The memorial stated that it was erected “To the memory of Lance-Corporal Walter Newell, 6th Battalion Black Watch, who fell in action in France, 10th July 1915. Erected by his friends, with whom he spent many happy days at the Gobbins Farm.”
Billy Edwards was to join the fallen at the end of 1917 and his name is on the panel below that of his friend.
Edwards was a higher profile figure and details appear in respect of him in Stephen Walker’s excellent book “Ireland’s Call”, published in 2015 and looking at Irish sportsmen in service in the First World War.
Edwards, who was 30 when he was killed, was a keen rugby player, an accomplished water polo player and a strong sea swimmer.
He was educated at Thanet College in Kent, Coleraine Academical Institution and Campbell College.
On August 16, 1913, he made history by becoming the first man to swim across Belfast Lough, swimming from Whitehead to Bangor in four hours.
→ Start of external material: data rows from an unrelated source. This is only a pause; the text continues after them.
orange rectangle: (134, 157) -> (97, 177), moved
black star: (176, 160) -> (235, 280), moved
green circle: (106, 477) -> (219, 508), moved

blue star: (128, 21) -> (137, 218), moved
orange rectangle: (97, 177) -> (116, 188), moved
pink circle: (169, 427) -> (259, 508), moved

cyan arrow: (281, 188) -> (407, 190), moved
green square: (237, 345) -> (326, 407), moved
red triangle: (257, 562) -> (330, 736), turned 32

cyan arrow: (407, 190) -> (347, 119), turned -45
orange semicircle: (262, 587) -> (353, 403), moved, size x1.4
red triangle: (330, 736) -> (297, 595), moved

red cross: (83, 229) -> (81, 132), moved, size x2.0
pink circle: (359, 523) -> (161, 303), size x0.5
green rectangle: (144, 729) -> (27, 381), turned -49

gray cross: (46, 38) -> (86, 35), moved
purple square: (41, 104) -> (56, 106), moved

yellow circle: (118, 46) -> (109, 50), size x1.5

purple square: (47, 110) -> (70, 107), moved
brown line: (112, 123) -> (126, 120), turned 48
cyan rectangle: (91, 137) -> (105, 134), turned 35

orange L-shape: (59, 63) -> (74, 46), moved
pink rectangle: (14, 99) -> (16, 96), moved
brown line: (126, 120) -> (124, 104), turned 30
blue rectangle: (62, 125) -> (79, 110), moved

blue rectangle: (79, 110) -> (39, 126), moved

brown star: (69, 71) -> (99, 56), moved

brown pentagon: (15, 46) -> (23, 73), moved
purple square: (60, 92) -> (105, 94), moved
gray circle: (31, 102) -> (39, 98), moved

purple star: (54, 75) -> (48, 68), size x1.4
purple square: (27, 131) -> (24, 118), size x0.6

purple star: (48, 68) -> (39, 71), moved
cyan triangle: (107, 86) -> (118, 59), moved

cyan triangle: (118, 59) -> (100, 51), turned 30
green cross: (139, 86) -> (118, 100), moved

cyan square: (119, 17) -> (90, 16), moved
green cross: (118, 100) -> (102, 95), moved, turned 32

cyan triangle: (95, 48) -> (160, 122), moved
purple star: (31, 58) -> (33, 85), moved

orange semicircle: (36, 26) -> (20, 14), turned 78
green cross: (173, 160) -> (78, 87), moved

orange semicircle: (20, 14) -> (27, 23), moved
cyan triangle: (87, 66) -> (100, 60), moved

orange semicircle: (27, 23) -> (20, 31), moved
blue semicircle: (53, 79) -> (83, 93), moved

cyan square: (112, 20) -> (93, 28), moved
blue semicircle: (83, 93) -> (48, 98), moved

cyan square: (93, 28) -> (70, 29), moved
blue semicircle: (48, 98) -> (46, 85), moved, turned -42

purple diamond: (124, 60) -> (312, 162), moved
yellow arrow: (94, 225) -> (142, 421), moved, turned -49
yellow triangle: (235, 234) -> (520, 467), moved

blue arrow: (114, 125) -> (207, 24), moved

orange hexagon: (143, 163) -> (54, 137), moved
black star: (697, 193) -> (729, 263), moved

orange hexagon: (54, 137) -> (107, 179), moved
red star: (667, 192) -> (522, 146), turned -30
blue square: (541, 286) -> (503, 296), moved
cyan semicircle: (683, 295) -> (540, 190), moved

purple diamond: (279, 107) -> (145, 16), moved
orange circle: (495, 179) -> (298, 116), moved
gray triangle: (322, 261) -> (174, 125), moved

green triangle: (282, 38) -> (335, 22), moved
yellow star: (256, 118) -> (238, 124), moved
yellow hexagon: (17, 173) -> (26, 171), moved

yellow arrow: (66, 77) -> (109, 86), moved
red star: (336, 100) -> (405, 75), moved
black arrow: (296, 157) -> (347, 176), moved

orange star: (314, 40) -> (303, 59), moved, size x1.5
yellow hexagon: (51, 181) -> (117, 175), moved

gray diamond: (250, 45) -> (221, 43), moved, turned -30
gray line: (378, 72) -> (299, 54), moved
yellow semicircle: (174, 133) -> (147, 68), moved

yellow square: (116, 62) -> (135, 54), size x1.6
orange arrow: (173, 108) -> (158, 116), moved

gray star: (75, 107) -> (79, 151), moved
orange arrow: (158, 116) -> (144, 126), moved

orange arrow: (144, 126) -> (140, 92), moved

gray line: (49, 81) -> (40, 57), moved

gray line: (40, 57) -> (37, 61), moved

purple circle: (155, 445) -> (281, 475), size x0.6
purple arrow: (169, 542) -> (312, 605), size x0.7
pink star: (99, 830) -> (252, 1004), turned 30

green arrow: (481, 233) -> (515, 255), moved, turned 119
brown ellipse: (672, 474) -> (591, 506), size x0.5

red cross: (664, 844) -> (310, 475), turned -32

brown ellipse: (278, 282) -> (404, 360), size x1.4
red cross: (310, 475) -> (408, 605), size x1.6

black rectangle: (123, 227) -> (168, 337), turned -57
Walter Newell was among those who spent time in the water with him to support him.
His father was a partner in Maguire and Edwards, furniture makers of Upper Arthur Street in Belfast and Billy (William Victor) attended Queens University in Belfast, where he qualified as an accountant.
He was a rugby player for Malone Rugby Club and also an Irish rugby international.
Home Rule was clearly something he felt strongly about and in addition to signing the Covenant he also joined the Ulster Volunteer Force, which was effectively a unionist army, and established in January 1913. Despite being opposed to the Liberal government policy of Home Rule, the Ulster Volunteers had a strong sense of loyalty to the UK and the British Empire, which resulted in many of them volunteering for war service, most through the ranks of the 36th (Ulster) Division.
In September 1914 Edwards lost little time in volunteering for army service in the Great War and joined the Royal Irish Fusiliers, seeing service and almost being killed at Ginchy.
After a period back in Dublin for medical treatment and recuperation, Captain Edwards was sent to Salonika and then Palestine with the Royal Dublin Fusiliers. He was killed on December 28 while in charge of a company defending Jerusalem and he is buried in the Commonwealth Cemetery there.
What became of the other eight men who signed the Covenant with Edwards and Newell would require much more detailed research.
Did they all join the Ulster Volunteers after they were formed in January 1913? Did they all join up during the war?
And were they among the friends with whom Newell and Edwards “spent many happy days at the Gobbins Farm” who helped to erect their memorial?
Some of the answers may be lost to history.
But one thing is for sure.
Set on the edge of County Antrim, a small memorial is a reminder of a poignant time in our past, when unionists prepared for the worst over Home Rule in Ireland, but ended up serving – and in many cases dying – in a different war and for a different cause.